[Data for this exercise Boundary: Start]

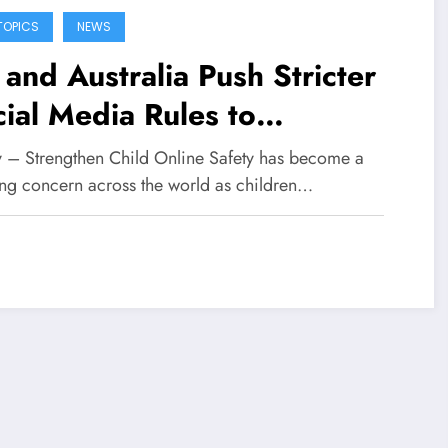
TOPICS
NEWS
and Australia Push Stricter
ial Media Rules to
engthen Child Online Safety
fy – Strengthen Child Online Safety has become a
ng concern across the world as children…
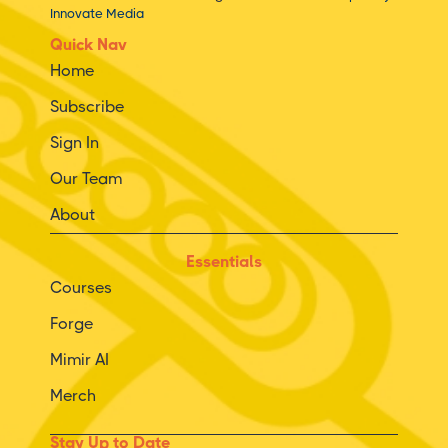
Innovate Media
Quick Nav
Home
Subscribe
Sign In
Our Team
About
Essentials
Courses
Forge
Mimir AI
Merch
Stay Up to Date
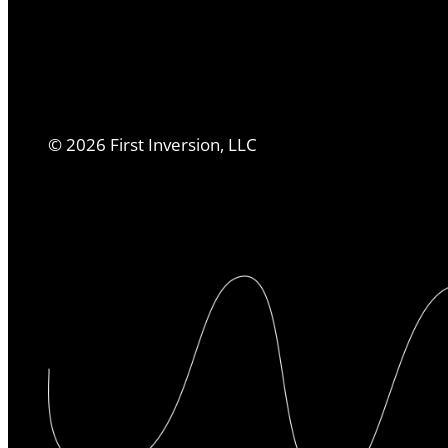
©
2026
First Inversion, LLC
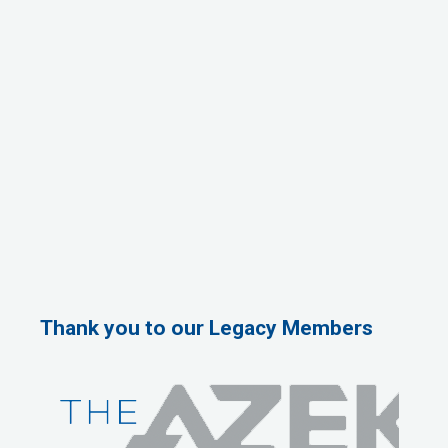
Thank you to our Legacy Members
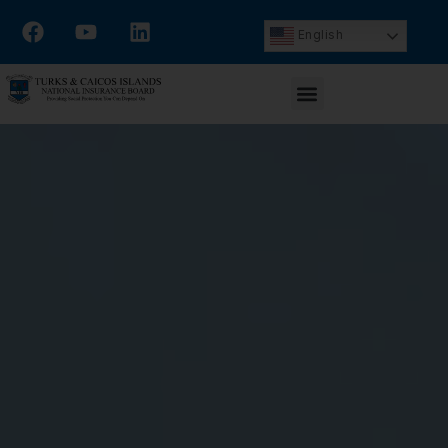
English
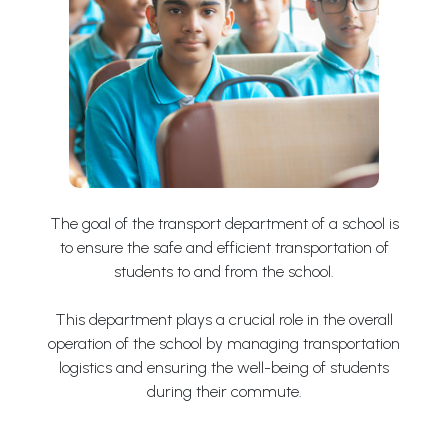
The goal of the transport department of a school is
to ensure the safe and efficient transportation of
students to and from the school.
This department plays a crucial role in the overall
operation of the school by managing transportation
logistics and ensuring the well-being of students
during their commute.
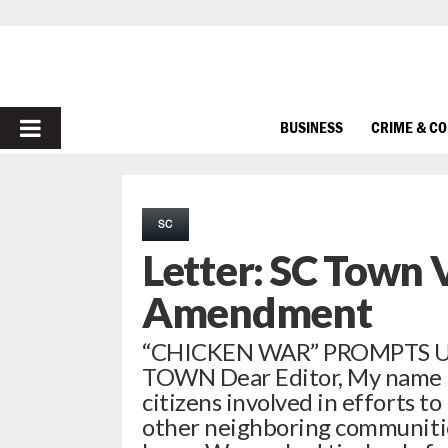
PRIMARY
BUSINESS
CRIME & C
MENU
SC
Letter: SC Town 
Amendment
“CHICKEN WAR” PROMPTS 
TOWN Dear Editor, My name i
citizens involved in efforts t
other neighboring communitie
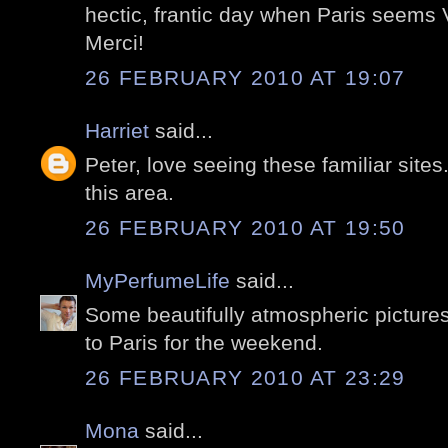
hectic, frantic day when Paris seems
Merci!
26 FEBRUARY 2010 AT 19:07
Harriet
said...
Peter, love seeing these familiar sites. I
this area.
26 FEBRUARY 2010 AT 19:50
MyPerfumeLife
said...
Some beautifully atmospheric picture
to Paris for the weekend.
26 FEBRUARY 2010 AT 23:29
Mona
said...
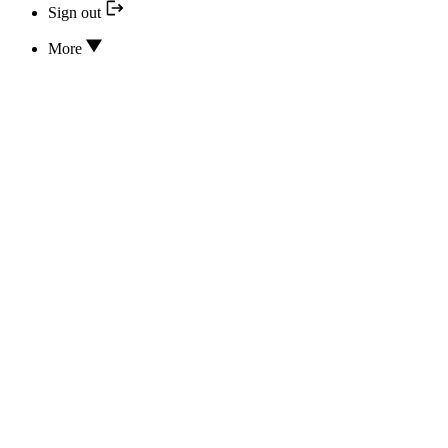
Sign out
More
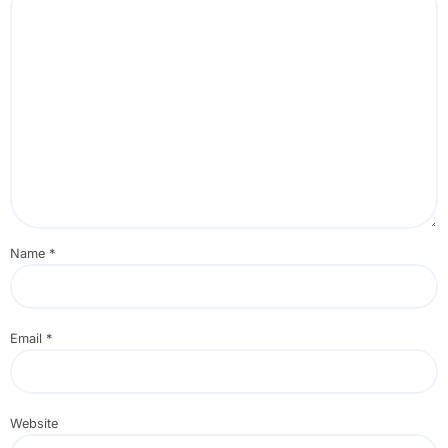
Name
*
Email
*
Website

[Data for this exercise Boundary: End]

#### [Try it]
Where a line above includes "Paris", copy that line.

#### [Task output]
hectic, frantic day when Paris seems
to Paris for the weekend.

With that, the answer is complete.